Sanciones UE-Rusia: la Decisión 2026/614 agrava el déficit de seguridad jurídica para los operadores económicos españoles
El Consejo de la UE publicó el 16 de marzo de 2026 la Decisión (PESC) 2026/614, que modifica la Decisión 2014/145/PESC relativa a medidas restrictivas vinculadas a la integridad territorial de Ucrania (DOUE L 2026/614, de 16.3.2026). La norma actualiza el listado de personas y entidades sujetas a congelación de activos y restricciones de viaje, con efecto directo a través del Reglamento (UE) 269/2014.
Cada nueva modificación obliga a los departamentos de cumplimiento normativo del sector privado español a cotejar de forma inmediata sus bases de datos de clientes, proveedores y contrapartes financieras contra un listado que se actualiza sin calendario previsible y con motivaciones de designación que el Consejo redacta en términos genéricos. Desde 2022, estas revisiones se han sucedido por decenas y sin que se haya establecido un protocolo de preaviso al sector privado.
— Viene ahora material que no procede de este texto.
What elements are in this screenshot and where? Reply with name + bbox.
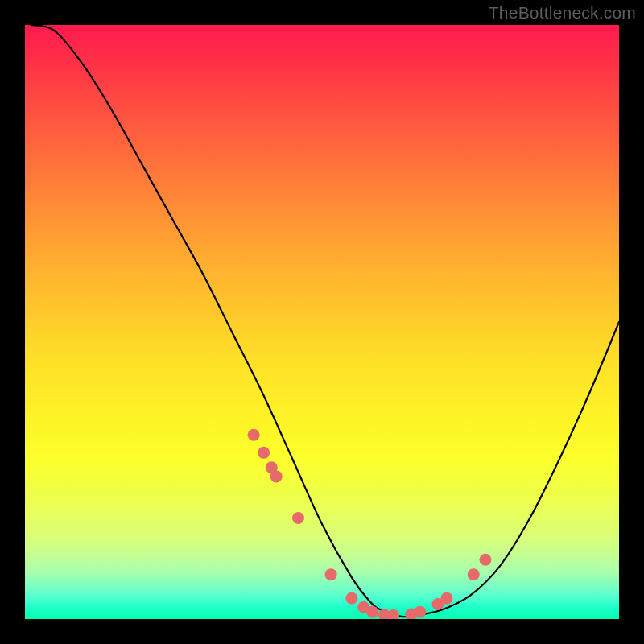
marker-dot [270, 470, 283, 482]
chart-frame: TheBottleneck.com [0, 0, 644, 644]
marker-dot [440, 592, 452, 605]
chart-svg [25, 25, 619, 619]
marker-dot [479, 554, 491, 566]
marker-dot [345, 592, 357, 605]
marker-dot [258, 447, 270, 459]
marker-dot [325, 568, 337, 580]
marker-dot [387, 609, 399, 619]
marker-dot [292, 512, 304, 524]
marker-dot [366, 606, 378, 618]
marker-dots [248, 429, 492, 619]
curve-line [31, 25, 619, 617]
plot-area [25, 25, 619, 619]
watermark-text: TheBottleneck.com [489, 3, 636, 23]
marker-dot [414, 606, 426, 618]
marker-dot [248, 429, 260, 441]
marker-dot [468, 568, 480, 580]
El problema de fondo no es la existencia de sanciones, sino las condiciones en que deben aplicarse: el artículo 2 del Reglamento 269/2014 impone la obligación de congelar todos los fondos y recursos económicos de las personas designadas, mientras que el artículo 576 bis del Código Penal español castiga con penas de prisión de seis meses a tres años el incumplimiento de las medidas restrictivas internacionales.
Las herramientas de identificación disponibles no están a la altura de esa exigencia penal. Las fichas de designación publicadas en el DOUE incluyen datos identificativos mínimos —a menudo solo nombre, fecha de nacimiento aproximada y nacionalidad—, lo que genera falsos positivos constantes. Los operadores económicos se enfrentan así a decisiones de alto riesgo en ambas direcciones: bloquear operaciones legítimas por exceso de cautela o exponerse a una sanción penal por defecto de control, sin que exista un mecanismo institucional de consulta ágil que permita resolver las dudas antes de que el plazo de cumplimiento expire.
La propia Decisión 2026/614 ilustra esta carencia: las modificaciones afectan al anexo de personas designadas, pero el texto publicado no detalla los criterios individualizados de inclusión más allá de la referencia genérica al menoscabo de la soberanía ucraniana. El régimen sancionador traslada la carga operativa y el riesgo jurídico al sector privado sin proporcionarle instrumentos de verificación proporcionados a la gravedad de las consecuencias penales previstas.
Mientras el legislador europeo siga ampliando listados sin invertir en infraestructura de cumplimiento —bases de datos interoperables, identificadores unívocos, ventanillas de consulta con plazos tasados—, el régimen de sanciones mantendrá una contradicción estructural: exige al sector privado una diligencia que sus propias herramientas institucionales no permiten ejercer con garantías.